Hiking the Cascade Pass and Sahale Arm

1 Oct

Yesterday James and I went hiking for the second time! We drove about 3 hours north of Seattle to the Cascades National Park where we climbed to the base of the Sahale Glacier (7200 feet). It was a lot tougher than hiking Mount Bandera, partially because it was a lot longer (6 or 7 hours) and also because we went with Chuck who is a mountaineer and set a pretty challenging pace.

Here are James and Chuck. I think this was right after we were done switchbacking in the forest (apparently we climbed about 1400 feet/426 metres in the first 3km of the hike).
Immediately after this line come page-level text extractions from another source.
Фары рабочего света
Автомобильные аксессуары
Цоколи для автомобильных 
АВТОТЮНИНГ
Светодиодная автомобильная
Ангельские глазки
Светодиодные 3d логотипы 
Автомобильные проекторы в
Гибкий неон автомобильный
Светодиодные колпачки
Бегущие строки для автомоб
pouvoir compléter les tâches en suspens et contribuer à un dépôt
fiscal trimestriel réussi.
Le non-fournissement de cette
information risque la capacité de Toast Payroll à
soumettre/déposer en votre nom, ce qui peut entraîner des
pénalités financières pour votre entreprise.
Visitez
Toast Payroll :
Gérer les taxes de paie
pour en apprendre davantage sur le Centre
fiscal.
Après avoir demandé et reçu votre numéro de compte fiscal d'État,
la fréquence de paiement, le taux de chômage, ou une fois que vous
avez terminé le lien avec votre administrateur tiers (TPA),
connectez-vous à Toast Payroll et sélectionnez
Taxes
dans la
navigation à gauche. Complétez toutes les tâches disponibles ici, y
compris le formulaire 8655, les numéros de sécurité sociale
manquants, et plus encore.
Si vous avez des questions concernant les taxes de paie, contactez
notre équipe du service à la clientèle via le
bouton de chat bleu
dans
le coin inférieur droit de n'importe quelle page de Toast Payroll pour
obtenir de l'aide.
Also at various points we could hear the rumbles of rockfall. Chuck said that when summer first hits the melting snow means there’s pretty much a constant roar of falling rocks.

This is us at the Cascade Pass. In the background of this photo you can see snow. Snow! Summer has only just passed, but Chuck said that there are parts of the mountain that the sun doesn’t reach so there’s snow year round.
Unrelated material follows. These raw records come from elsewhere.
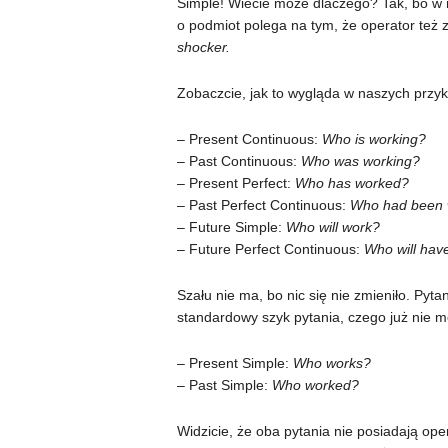
Simple! Wiecie może dlaczego? Tak, bo w n
o podmiot polega na tym, że operator też z
shocker.
Zobaczcie, jak to wygląda w naszych przy
– Present Continuous:
Who is working?
– Past Continuous:
Who was working?
– Present Perfect:
Who has worked?
– Past Perfect Continuous:
Who had been 
– Future Simple:
Who will work?
– Future Perfect Continuous:
Who will hav
Szału nie ma, bo nic się nie zmieniło. Py
standardowy szyk pytania, czego już nie 
– Present Simple:
Who works?
– Past Simple:
Who worked?
Widzicie, że oba pytania nie posiadają ope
Notice that I am not wearing my Vibram Sprints. Which was a good call because this hike was a lot rockier than Mount Bandera. We met a guy who was wearing Vibrams but he said that his were the more rugged kind – maybe the Treks, which I am considering getting because my runners gave me blisters.
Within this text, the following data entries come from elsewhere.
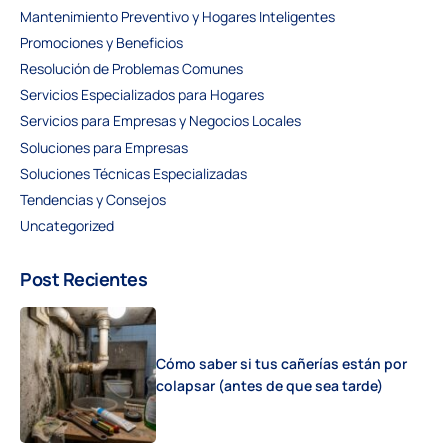
Mantenimiento Preventivo y Hogares Inteligentes
Promociones y Beneficios
Resolución de Problemas Comunes
Servicios Especializados para Hogares
Servicios para Empresas y Negocios Locales
Soluciones para Empresas
Soluciones Técnicas Especializadas
Tendencias y Consejos
Uncategorized
Post Recientes
Cómo saber si tus cañerías están por
colapsar (antes de que sea tarde)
Facing that rock we’re standing on here is the view to the left: (apparently those steps lead to a bear-proof box with a toilet)

And to the right is the trail that we took:

Chuck was leading, James was right behind him, and I was bringing up the rear. I remember Chuck telling us that this part of the hike smelled like BO because of the rotting organic matter. And James was all like “sure. Cos of the rotting organic matter.” And then he turned to me and was like “by the way, soon it’s going to smell a lot like my farts cos of the rotting organic matter”.

Then in the next 1.6km we gained about 800 feet/243 metres. Up until this point to keep up with James and Chuck I had employed what I called the rubber band strategy – I’d walk as fast as I could, fall behind, run to catch up, then walk as fast as I could, fall behind again, etc. But then we got to a point where the trail turned into a bunch of rocks that I couldn’t run on! This is me, gingerly picking my way over the rocks – check out that look of intense concentration.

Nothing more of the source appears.